Yep, them's the ones.
There's a reason I love those old blues numbers done in the way they were ... it takes me back.
It takes me back to 1965 when I was a member of the Arbor Youth club situated in a the pretty little village of Pyrford in Surrey.
http://www.pyrford.com/history/pyrford.html
Just a short while before this we, the youth in the locality, had mounted a campaign to have some sort of youth club in the area.
The council told us that if we could raise a certain sum of money, several thousand, they would match it and find a place for and build a club.
In a little over a year we did it, and they built us a club, where Tegg's Lane meets the Coldharbour Road. Now called the Arbor Centre.
The club entertainments team were very much 'into the scene' happening at the time.

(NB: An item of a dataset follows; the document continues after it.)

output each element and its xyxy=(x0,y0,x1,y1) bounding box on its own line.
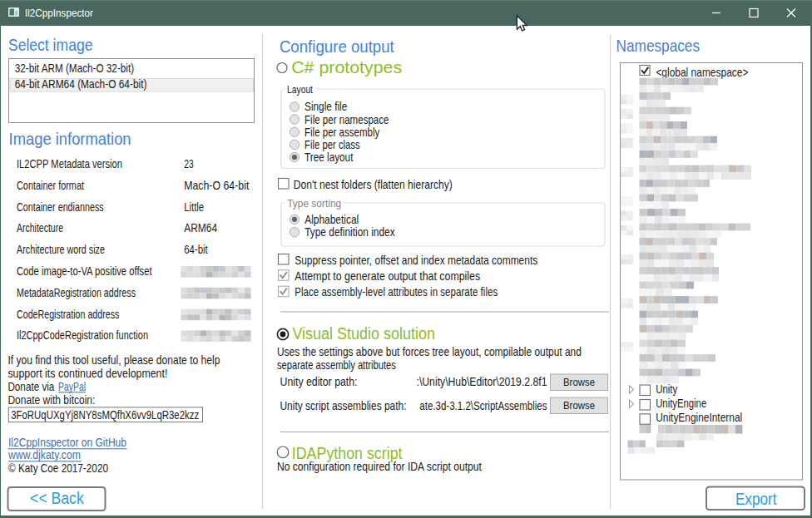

In early 1965 they booked John Mayall's Bluesbreakers and it just happened that Eric Clapton and John McVie were part of the line up.
http://www.whereseric.com/eric-clapton-tour/15/05/1965
I remember helping the roadies get John's Hammond onto the stage.
The other vivid memory is Eric playing the most amazing riffs whilst watching two rather beautiful young girls dancing around their handbags (as they did in those days).
Eric was born and brought up in the next door village, Ripley, and could be seen practising out of doors from time to time as a lad.
We never did manage to get 'the Stones' who were regulars at the hotel on Eel Pie Island not far from Twickenham, where my daughter now lives.
They were outside our league.
The hotel was well known as part of the early drugs scene at the time, as well as for other 'activities'.
Every so often I delve into 'a blast from the past'. Early R&B and blues figure heavily there.
Today must be a Jethro Tull day. Perhaps 'Living in the Past'.